Transcribed page contents:
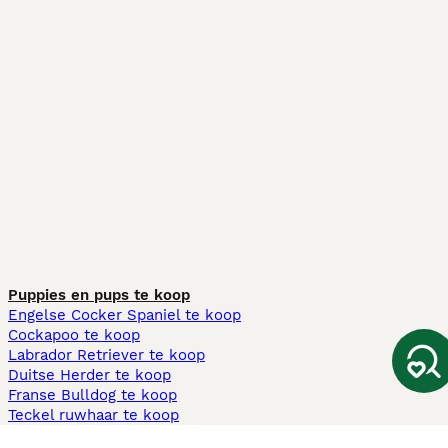
Puppies en pups te koop
Engelse Cocker Spaniel te koop
Cockapoo te koop
Labrador Retriever te koop
Duitse Herder te koop
Franse Bulldog te koop
Teckel ruwhaar te koop
Cavapoo te koop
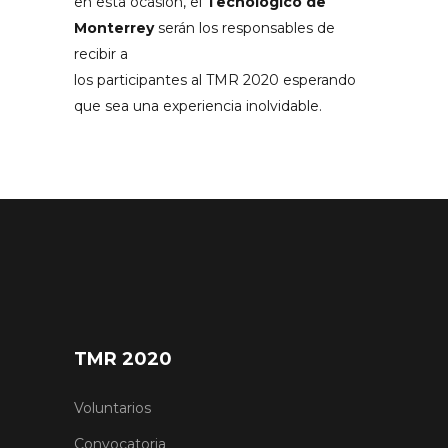
en esta ocasión, el
Tecnológico de
Monterrey
serán los responsables de
recibir a
los participantes al TMR 2020 esperando
que sea una experiencia inolvidable.
TMR 2020
Voluntarios
Convocatoria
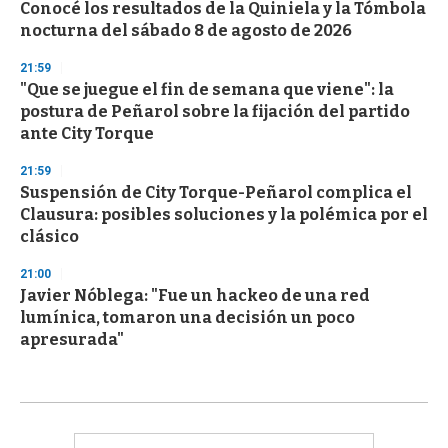
Conocé los resultados de la Quiniela y la Tómbola
nocturna del sábado 8 de agosto de 2026
21:59
"Que se juegue el fin de semana que viene": la
postura de Peñarol sobre la fijación del partido
ante City Torque
21:59
Suspensión de City Torque-Peñarol complica el
Clausura: posibles soluciones y la polémica por el
clásico
21:00
Javier Nóblega: "Fue un hackeo de una red
lumínica, tomaron una decisión un poco
apresurada"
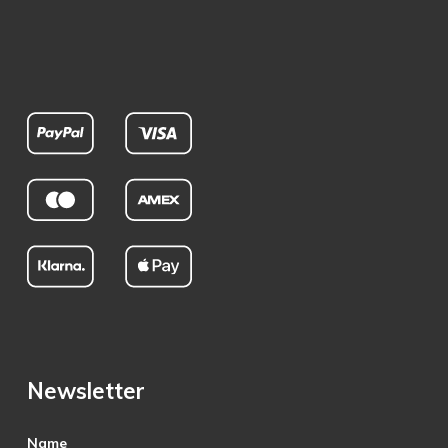
Newsletter
Name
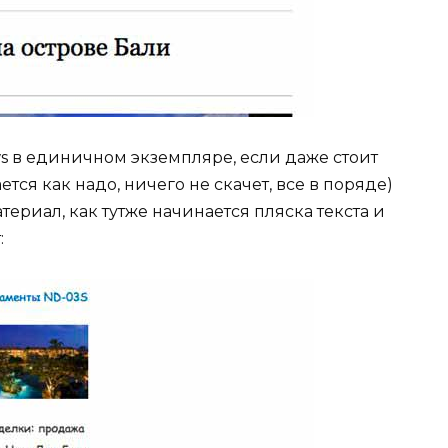
ws в единичном экземпляре, если даже стоит
тся как надо, ничего не скачет, все в поряде)
териал, как тутже начинается пляска текста и
:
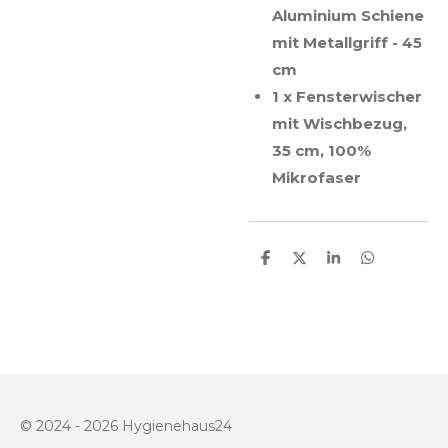
Aluminium Schiene
mit Metallgriff - 45
cm
1 x Fensterwischer
mit Wischbezug,
35 cm, 100%
Mikrofaser
T
T
T
T
e
e
e
e
i
i
i
i
l
l
l
l
e
e
e
e
n
n
n
n
© 2024 - 2026 Hygienehaus24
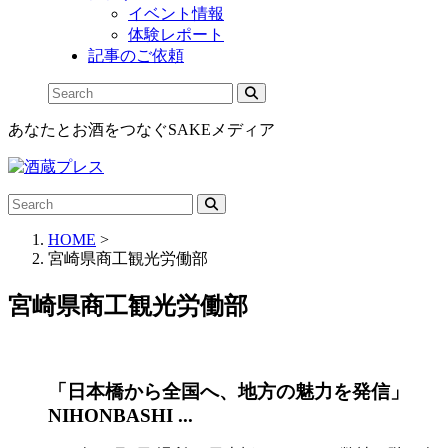
イベント情報
体験レポート
記事のご依頼
あなたとお酒をつなぐSAKEメディア
HOME
>
宮崎県商工観光労働部
宮崎県商工観光労働部
「日本橋から全国へ、地方の魅力を発信」
NIHONBASHI ...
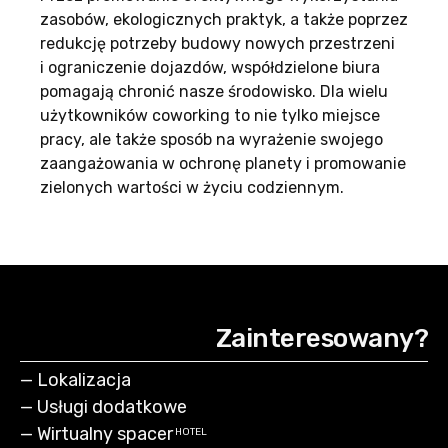
zasobów, ekologicznych praktyk, a także poprzez
redukcję potrzeby budowy nowych przestrzeni
i ograniczenie dojazdów, współdzielone biura
pomagają chronić nasze środowisko. Dla wielu
użytkowników coworking to nie tylko miejsce
pracy, ale także sposób na wyrażenie swojego
zaangażowania w ochronę planety i promowanie
zielonych wartości w życiu codziennym.
Zainteresowany?
—
Lokalizacja
—
Usługi dodatkowe
—
Wirtualny spacer
HOTEL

- _EXERCISE AIM_
The lines to be transcribed are those from the first line of the data above through the line holding "se juegue el", inclusive; copy them exactly and only, leaving out the pictures.

- _ANSWER BELOW_
Puppies en pups te koop
Engelse Cocker Spaniel te koop
Cockapoo te koop
Labrador Retriever te koop
Duitse Herder te koop
Franse Bulldog te koop
Teckel ruwhaar te koop
Cavapoo te koop
en esta ocasión, el
Tecnológico de
Monterrey
serán los responsables de
recibir a
los participantes al TMR 2020 esperando
que sea una experiencia inolvidable.
TMR 2020
Voluntarios
Convocatoria
Conocé los resultados de la Quiniela y la Tómbola
nocturna del sábado 8 de agosto de 2026
21:59
"Que se juegue el fin de semana que viene": la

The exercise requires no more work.